Rugby: The International Profile
Stephen Jones, the Sunday Times rugby union correspondent, recently insisted,” The international scene is what sets rugby union apart from all other codes of football. Its international profile dwarfs utterly that of, say, Australian Rules, Gaelic Football and Rugby league…….when the 2013 Six Nations Championship opens in Cardiff, London, and Rome there are torrents of other international matches around the world. ”
How right he is. And how accurate is his observation of the differences in the impact made, both spectator and media wise, by international competition whatever the passions aroused and the attendances attracted at club matches.
The huge crowds and the cash records from sponsorship and TV rights currently being generated Down Under for the National Rugby League club and state programme in Australia and New Zealand has, ironically, led to an inward looking attitude in the Southern Hemisphere, much to the detriment of international rugby league. At a time when today the likes of Serbia, Croatia, Germany, Russia, Ukraine, Italy, Norway, Jamaica, Lebanon, America, Canada, the Pacific Islands and many more countries worldwide are holding their own 13 a side national club leagues and competing at their own international levels.
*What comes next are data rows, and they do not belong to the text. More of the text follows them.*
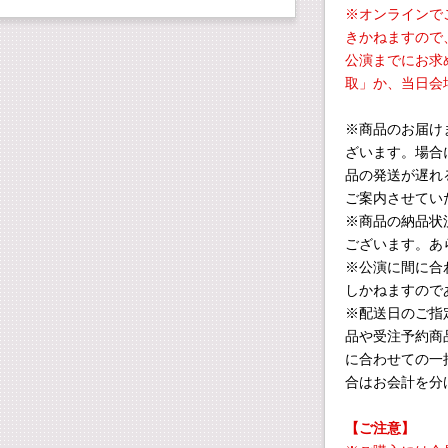
※オンラインで
きかねますので
公演までにお求め
取」か、当日会
※商品のお届け
ざいます。場合
品の発送が遅れ
ご案内させてい
※商品の納品状
ございます。あ
※公演に間に合
しかねますので
※配送日のご指
品や受注予約商
に合わせての一
合はお会計を分
【ご注意】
Shortly before the birth of Super League, when attendances of over 73,000 were still being posted for international rugby league at Wembley Stadium and crowds of 50,000 plus were welcomed to Old Trafford for Test Match rugby, rugby league’s Ellery Hanley, Martin Offiah, Shaun Edwards and company were household names nationally in the media. Super League might have been watched by record crowds in season 2012 and the rugby union’s Premiership might have aroused great interest in Leicester, Bath, Gloucester and elsewhere but it is international competition which creates a national interest and a profile for a sport.
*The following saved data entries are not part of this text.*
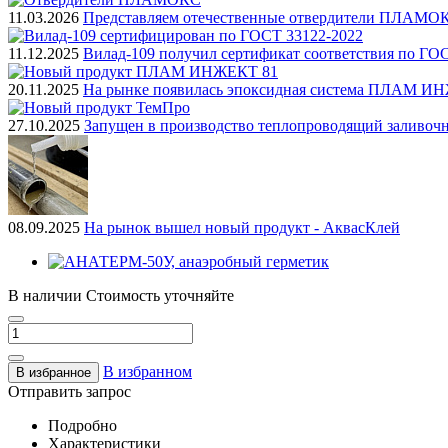
11.03.2026
Представляем отечественные отвердители ПЛАМО
11.12.2025
Вилад-109 получил сертификат соответствия по ГО
20.11.2025
На рынке появилась эпоксидная система ПЛАМ И
27.10.2025
Запущен в производство теплопроводящий заливоч
08.09.2025
На рынок вышел новый продукт - АквасКлей
В наличии
Стоимость уточняйте
В избранном
В избранное
Отправить запрос
Подробно
Характеристики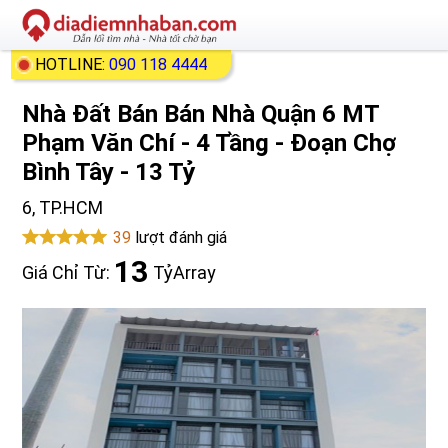
HOTLINE:
090 118 4444
Nhà Đất Bán Bán Nhà Quận 6 MT
Phạm Văn Chí - 4 Tầng - Đoạn Chợ
Bình Tây - 13 Tỷ
6, TP.HCM
39
lượt đánh giá
13
Giá Chỉ Từ:
Tỷ
Array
England RU’s success on the pitch over the next six weeks will, to a considerable extent, determine the largesse and range of their sponsorship portfolio. Another 70,000 plus crowd and excellent TV and Radio viewing and listening figures at the Super League’s Grand Final will never have the same outcome.
So in the 2013 Rugby League World Cup, throw England, Scotland, Ireland, and Wales into the mix with Australia, New Zealand, Fiji, Papua New Guinea, France, the USA, Samoa, Italy, Tonga, and the Cook Islands, and promote serious, meaningful international competition. For, as the RU’s Six Nations Championship proves, only truly competitive international events can today provide a sport with the media, marketing, and financial opportunities to command a national audience.